The whole "the brain isn't fully mature until age 25" bit is actually a fairly impressive bit of psuedoscience for how incredibly stupid the way it misinterprets the data it's based on is.

Okay, so: there's a part of the human brain called the "prefrontal cortex" which is, among other things, responsible for executive function and impulse control. Like most parts of the brain, it undergoes active "rewiring" over time (i.e., pruning unused neural connections and establishing new ones), and in the case of the prefrontal cortex in particular, this rewiring sharply accelerates during puberty.

Because the pace of rewiring in the prefrontal cortex is linked to specific developmental milestones, it was hypothesised that it would slow down and eventually stop in adulthood. However, the process can't be directly observed; the only way to tell how much neural rewiring is taking place in a particular part of the brain is to compare multiple brain scans of the same individual performed over a period of time.

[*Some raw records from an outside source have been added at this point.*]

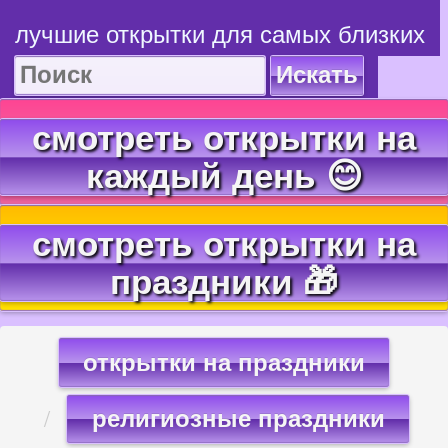
лучшие открытки для самых близких
Искать
смотреть открытки на
каждый день 😊
смотреть открытки на
праздники 🎁
открытки на праздники
религиозные праздники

Thus, something called a "longitudinal study" was commissioned: the same individuals would undergo regular brain scans over a period of mayn years, beginning in early childhood, so that their prefrontal development could accurately be tracked.

The longitudinal study was originally planned to follow its subjects up to age 21. However, when the predicted cessation of prefrontal rewiring was not observed by age 21, additional funding was obtained, and the study period was extended to age 25. The predicted cessation of prefrontal development wasn't observed by age 25, either, at which point the study was terminated.

When the mainstream press got hold of these results, the conclusion that prefrontal rewiring continues at least until age 25 was reported as prefrontal development finishing at age 25. Critically, this is the exact opposite of what the study actually concluded. The study was unable to identify a stopping point for prefrontal development because no such stopping point was observed for any subject during the study period. The only significance of the age 25 is that no subjects were tracked beyond this age because the study ran out of funding!

It gets me when people try to argue against the neuroscience-proves-everybody-under-25-is-a-child talking point by claiming that it's merely an average, or that prefrontal development doesn't tell the whole story. Like, no, it's not an average – it's just bullshit. There's no evidence that the cited phenomenon exists at all; if there is an age where prefrontal rewiring levels off and stops (and it's not clear that there is), we don't know what age that is; we merely know that it must be older than 25.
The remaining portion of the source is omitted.